WHAT TO PRODUCE - Give the data again exactly as it appears, excluding any pictures.

INPUT DATA -
------------------------------------------------
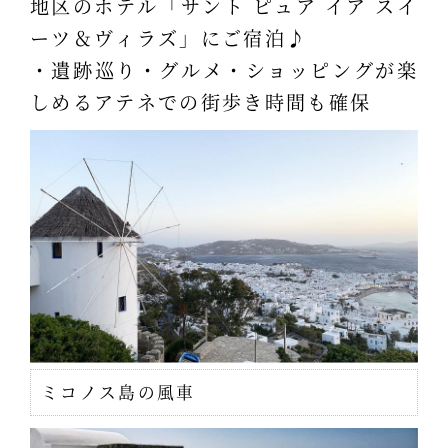
地区のホテル「サント ピュア イア スイ
ーツ＆ヴィラズ」にご宿泊♪
・遺跡巡り・グルメ・ショッピングが楽
しめるアテネでの街歩き時間も確保
ミコノス島の風車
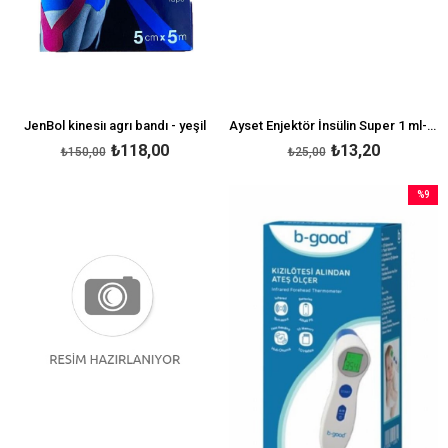
JenBol kinesiı agrı bandı - yeşil
Ayset Enjektör İnsülin Super 1 ml-Tekli
₺118,00
₺13,20
₺150,00
₺25,00
%9
İndirim
%9İndir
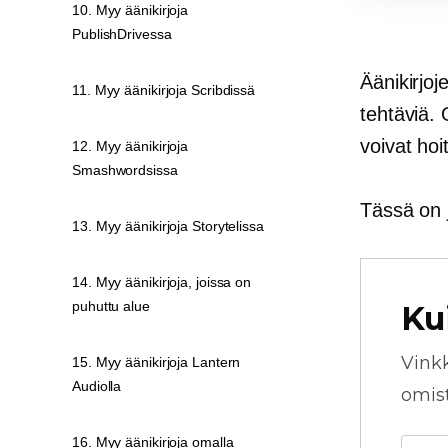
10. Myy äänikirjoja
PublishDrivessa
Äänikirjoj
11. Myy äänikirjoja Scribdissä
tehtäviä. O
voivat hoi
12. Myy äänikirjoja
Smashwordsissa
Tässä on j
13. Myy äänikirjoja Storytelissa
14. Myy äänikirjoja, joissa on
puhuttu alue
Ku
Vink
15. Myy äänikirjoja Lantern
Audiolla
omista
16. Myy äänikirjoja omalla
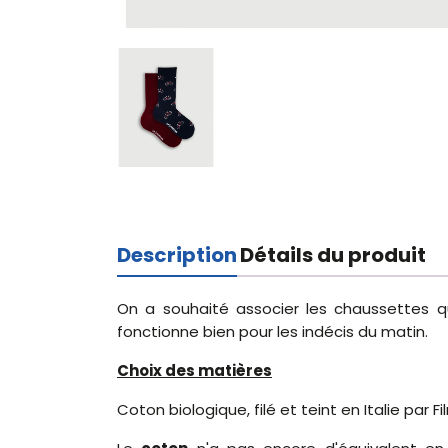
Description
Détails du produit
On a souhaité associer les chaussettes q
fonctionne bien pour les indécis du matin.
Choix des matières
Coton biologique, filé et teint en Italie par F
------------------------------------------------
ANSWER AREA -
地区のホテル「サント ピュア イア スイ
ーツ＆ヴィラズ」にご宿泊♪
・遺跡巡り・グルメ・ショッピングが楽
しめるアテネでの街歩き時間も確保
ミコノス島の風車
JenBol kinesiı agrı bandı - yeşil
Ayset Enjektör İnsülin Super 1 ml-Tekli
₺118,00
₺13,20
₺150,00
₺25,00
%9
İndirim
%9İndir
10. Myy äänikirjoja
PublishDrivessa
Äänikirjoj
11. Myy äänikirjoja Scribdissä
tehtäviä. O
voivat hoi
12. Myy äänikirjoja
Smashwordsissa
Tässä on j
13. Myy äänikirjoja Storytelissa
14. Myy äänikirjoja, joissa on
puhuttu alue
Ku
Vink
15. Myy äänikirjoja Lantern
Audiolla
omista
16. Myy äänikirjoja omalla
Description
Détails du produit
On a souhaité associer les chaussettes q
fonctionne bien pour les indécis du matin.
Choix des matières
Coton biologique, filé et teint en Italie par F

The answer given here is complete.